WASHINGTON — Facebook Inc.’s head of global safety faced tough questions from lawmakers who accused the company of prioritizing profit and growth over the health of its youngest users. 

Senators at a hearing Thursday seized on Facebook’s internal research about the mental health effects of its platforms, arguing the social media giant can’t be trusted to act in the best interest of children and teens. Sen. Richard Blumenthal said Facebook has “chosen growth over children’s mental health and well-being, greed over preventing the suffering of children.”

“Facebook has shown us once again that it’s incapable of holding itself accountable,” Blumenthal said. 

Facebook’s Antigone Davis said the company uses its own studies and works with outside experts to develop tools to keep young users safe on its platforms, give parents more safety options and prevent people younger than 13 from lying about their age to create accounts. 

“It’s why we conduct this research: to make our platforms better, to minimize the bad and maximize the good, and to proactively identify where we can improve,” Davis said in her prepared remarks. “Facebook is committed to building better products for young people, and to doing everything we can to protect their privacy, safety, and well-being on our platforms.”

The hearing follows reporting by The Wall Street Journal that Facebook understood the negative effects Instagram has on young users, including anxiety, depression and suicidal thoughts, and yet downplayed the research. Almost a third of young teen girls with body image issues told Facebook that scrolling through Instagram made those issues worse, according to documents reviewed by the newspaper. 

The Journal also detailed how Facebook is aware that millions of celebrities get special treatment for questionable content, human traffickers actively use the platform, and an algorithm change fueled increasingly divisive posts. The Journal series has reignited anger in Washington at the social media giant, although lawmakers are still far from passing proposed legislation aimed at the platform.

“You’ve lost the trust and we do not trust you,” Tennessee Sen. Marsha Blackburn, the panel’s ranking Republican, told Davis.



Instagram’s head of research, Pratiti Raychoudhury, said in a blog post Sunday that the study quoted by The Journal was a small sample of 40 teens, and most of them reported feeling better in other categories like loneliness and anxiety after using Instagram. Raychoudhury’s post also detailed actions taken to make Instagram a healthier platform for young people, like adding resources for those struggling with eating disorders and removing some content related to suicide. 

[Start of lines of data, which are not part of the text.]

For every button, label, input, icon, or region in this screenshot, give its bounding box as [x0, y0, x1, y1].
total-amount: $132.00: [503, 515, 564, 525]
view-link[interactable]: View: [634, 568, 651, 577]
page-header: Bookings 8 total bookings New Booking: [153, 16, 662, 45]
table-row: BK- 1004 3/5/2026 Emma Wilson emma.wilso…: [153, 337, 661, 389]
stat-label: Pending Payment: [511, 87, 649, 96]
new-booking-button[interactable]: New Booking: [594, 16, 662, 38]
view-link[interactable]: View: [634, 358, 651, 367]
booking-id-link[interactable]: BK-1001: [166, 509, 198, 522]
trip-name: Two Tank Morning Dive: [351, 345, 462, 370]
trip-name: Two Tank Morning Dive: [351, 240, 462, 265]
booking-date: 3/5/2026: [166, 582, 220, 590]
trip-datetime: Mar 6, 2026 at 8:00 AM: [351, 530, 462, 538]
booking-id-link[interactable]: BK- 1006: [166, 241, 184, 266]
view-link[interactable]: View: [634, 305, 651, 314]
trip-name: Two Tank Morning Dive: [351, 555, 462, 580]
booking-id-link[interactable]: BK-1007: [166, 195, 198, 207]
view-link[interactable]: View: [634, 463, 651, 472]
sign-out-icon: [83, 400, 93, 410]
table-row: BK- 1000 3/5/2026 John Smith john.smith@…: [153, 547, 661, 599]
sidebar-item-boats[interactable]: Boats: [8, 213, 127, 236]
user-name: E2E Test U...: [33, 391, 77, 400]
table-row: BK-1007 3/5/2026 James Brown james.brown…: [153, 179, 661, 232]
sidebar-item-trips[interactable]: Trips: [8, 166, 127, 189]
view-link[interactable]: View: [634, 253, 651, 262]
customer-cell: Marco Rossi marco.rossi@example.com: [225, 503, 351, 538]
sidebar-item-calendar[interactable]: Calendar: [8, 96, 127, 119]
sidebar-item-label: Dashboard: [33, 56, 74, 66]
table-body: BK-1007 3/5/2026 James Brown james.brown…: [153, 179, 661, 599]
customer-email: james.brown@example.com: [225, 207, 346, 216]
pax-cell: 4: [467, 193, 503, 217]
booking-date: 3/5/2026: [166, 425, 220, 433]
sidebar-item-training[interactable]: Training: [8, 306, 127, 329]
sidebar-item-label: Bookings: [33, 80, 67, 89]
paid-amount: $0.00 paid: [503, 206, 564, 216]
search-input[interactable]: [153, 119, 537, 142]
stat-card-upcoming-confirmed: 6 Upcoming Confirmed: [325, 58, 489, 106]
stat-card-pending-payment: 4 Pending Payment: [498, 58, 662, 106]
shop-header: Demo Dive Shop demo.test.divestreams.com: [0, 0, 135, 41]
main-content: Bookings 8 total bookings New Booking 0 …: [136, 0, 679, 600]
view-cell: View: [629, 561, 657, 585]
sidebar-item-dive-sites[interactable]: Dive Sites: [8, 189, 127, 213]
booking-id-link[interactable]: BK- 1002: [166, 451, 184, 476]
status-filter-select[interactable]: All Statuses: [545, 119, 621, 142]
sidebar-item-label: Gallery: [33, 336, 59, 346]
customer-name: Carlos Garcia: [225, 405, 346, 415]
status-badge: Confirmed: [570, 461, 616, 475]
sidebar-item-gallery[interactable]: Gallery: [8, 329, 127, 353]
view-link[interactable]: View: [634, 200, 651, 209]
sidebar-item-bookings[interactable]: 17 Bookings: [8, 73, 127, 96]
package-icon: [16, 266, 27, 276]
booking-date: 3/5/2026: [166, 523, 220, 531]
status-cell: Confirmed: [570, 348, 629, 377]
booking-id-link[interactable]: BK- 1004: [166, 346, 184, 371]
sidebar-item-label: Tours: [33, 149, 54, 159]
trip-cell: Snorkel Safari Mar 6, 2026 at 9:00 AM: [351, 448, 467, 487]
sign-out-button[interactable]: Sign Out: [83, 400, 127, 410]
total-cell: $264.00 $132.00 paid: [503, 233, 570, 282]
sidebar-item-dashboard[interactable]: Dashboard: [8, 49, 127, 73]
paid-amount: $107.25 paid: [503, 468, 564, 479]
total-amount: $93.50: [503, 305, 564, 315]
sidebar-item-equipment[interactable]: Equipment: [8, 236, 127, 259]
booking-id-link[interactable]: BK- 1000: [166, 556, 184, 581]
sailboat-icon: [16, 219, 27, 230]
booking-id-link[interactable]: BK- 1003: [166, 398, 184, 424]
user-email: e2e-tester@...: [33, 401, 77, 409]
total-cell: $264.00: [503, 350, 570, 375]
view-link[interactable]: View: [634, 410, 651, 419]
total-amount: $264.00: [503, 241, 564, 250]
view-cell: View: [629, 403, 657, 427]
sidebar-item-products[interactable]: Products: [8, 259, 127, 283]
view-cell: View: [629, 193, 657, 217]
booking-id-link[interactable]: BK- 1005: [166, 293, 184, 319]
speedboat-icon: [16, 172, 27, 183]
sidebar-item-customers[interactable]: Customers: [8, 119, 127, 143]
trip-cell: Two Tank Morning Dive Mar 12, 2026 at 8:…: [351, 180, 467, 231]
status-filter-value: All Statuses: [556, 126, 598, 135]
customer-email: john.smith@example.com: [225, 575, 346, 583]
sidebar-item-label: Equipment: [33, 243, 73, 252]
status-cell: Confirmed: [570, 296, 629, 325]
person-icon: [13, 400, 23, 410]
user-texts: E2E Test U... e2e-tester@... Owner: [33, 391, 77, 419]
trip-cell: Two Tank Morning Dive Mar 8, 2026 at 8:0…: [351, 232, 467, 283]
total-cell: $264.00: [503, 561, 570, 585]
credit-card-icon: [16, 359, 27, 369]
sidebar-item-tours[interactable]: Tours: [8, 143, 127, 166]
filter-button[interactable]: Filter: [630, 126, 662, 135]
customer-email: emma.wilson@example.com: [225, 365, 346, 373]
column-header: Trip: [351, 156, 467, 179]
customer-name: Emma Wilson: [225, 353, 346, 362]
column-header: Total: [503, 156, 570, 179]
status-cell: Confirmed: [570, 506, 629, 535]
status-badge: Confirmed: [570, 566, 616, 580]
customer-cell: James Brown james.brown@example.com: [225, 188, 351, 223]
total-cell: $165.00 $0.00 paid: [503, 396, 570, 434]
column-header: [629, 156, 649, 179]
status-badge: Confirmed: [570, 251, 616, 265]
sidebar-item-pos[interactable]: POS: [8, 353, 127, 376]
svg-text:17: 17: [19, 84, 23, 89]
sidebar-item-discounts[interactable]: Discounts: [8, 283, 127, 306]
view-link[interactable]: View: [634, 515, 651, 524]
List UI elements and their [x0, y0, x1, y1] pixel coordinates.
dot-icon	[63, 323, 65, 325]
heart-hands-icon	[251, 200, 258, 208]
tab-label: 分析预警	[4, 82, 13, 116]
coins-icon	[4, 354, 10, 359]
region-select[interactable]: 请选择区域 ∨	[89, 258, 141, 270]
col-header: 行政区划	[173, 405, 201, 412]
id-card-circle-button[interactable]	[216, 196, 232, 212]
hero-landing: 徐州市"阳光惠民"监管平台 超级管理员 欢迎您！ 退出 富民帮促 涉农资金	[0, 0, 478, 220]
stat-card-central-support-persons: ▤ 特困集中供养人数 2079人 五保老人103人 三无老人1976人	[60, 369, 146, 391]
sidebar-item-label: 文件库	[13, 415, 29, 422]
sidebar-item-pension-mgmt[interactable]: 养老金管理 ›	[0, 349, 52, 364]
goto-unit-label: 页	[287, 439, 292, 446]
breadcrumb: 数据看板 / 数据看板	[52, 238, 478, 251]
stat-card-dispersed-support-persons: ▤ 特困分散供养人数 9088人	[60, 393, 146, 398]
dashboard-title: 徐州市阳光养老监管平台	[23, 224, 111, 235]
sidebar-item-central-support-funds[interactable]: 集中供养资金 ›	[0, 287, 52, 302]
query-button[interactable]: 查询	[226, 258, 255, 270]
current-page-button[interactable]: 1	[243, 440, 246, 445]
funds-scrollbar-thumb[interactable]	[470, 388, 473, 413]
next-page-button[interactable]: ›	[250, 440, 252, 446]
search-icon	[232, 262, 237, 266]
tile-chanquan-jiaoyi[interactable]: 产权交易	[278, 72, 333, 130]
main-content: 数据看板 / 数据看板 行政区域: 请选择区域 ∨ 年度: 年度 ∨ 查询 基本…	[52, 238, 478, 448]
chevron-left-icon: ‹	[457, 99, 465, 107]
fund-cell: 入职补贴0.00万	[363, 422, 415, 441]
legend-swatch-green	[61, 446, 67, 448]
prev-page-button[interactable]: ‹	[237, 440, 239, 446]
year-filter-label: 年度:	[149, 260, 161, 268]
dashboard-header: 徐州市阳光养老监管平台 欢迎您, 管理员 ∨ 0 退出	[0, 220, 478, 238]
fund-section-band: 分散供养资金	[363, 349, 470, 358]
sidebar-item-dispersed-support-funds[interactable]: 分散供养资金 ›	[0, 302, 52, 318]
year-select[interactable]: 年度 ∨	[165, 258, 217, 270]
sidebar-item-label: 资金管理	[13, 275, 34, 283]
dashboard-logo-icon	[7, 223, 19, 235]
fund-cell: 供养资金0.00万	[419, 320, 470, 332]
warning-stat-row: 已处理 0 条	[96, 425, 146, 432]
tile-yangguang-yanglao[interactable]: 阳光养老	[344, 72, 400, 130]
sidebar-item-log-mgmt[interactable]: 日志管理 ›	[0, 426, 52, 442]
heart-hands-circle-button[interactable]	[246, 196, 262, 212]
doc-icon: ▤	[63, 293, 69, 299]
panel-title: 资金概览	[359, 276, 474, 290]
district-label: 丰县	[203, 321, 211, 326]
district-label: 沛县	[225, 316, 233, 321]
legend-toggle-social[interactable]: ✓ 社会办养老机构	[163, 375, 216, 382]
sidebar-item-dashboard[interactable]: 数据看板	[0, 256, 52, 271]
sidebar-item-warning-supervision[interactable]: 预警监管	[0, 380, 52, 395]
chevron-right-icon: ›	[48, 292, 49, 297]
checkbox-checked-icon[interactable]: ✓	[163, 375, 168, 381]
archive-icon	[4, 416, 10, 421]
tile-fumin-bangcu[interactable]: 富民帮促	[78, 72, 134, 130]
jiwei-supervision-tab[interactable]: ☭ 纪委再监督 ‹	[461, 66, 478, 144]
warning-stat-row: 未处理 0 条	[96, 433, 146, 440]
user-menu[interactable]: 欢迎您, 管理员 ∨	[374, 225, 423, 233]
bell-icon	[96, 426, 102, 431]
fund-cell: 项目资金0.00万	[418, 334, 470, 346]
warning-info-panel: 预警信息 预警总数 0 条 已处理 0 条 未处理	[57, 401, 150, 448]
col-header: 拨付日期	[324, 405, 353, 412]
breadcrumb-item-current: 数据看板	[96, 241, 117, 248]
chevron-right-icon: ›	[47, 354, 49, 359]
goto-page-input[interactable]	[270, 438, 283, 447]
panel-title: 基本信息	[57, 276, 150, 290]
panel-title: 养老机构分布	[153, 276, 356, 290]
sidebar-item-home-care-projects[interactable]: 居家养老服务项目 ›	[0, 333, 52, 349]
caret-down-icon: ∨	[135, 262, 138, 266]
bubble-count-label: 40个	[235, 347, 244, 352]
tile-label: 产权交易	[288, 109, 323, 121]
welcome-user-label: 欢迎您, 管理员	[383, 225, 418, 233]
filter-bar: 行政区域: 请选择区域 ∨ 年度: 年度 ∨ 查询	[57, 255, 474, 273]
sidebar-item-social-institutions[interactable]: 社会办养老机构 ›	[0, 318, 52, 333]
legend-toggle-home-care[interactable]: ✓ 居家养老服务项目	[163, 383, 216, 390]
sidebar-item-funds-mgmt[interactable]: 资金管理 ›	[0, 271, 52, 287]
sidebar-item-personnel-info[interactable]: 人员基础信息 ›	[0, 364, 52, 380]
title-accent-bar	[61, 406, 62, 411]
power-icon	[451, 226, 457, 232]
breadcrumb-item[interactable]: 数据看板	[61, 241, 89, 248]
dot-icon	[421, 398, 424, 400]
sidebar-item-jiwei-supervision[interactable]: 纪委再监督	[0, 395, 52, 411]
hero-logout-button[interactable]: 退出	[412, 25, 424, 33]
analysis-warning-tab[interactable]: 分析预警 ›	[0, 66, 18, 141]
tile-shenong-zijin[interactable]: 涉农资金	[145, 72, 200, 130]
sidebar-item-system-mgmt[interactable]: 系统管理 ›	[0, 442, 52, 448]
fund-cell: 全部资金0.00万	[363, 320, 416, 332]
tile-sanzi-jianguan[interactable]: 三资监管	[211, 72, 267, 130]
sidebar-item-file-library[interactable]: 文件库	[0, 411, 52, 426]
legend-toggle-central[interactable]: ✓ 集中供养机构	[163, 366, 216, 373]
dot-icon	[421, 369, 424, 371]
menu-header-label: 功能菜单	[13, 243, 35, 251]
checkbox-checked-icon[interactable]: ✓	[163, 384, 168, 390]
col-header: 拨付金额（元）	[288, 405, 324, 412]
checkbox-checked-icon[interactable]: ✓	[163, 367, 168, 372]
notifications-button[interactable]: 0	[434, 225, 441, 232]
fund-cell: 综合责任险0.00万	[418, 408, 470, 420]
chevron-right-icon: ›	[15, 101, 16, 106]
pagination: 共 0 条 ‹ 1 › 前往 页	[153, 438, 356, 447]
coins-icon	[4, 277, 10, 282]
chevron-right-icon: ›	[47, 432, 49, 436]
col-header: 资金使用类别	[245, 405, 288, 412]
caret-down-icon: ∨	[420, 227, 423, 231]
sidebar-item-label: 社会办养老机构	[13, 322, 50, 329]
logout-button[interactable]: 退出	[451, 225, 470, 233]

The company released two slide decks late Wednesday outlining Instagram’s mixed impact on the way young people feel about themselves. The Wall Street Journal later released additional documents that informed the newspaper’s reporting. 

As part of its response to the fallout from the Journal’s reporting, Facebook announced Monday that it will pause work on a version of Instagram for children. Still, Adam Mosseri, the head of Instagram, said in a blog post that building a version of Instagram designed for children ages 10-12 is still “the right thing to do” to give parents more control. 

Davis said from June to August, Facebook removed 600,000 accounts belonging to children younger than 13. She also said the company is looking for ways to release more of the company’s internal studies and to give external researchers access to Facebook data.

Blumenthal told reporters Wednesday that a pause is “totally insufficient.” 

“It’s a mockery of what they should be doing, which is to say, stop exploiting children and cease abusive practices that put profits over children’s safety,” he said.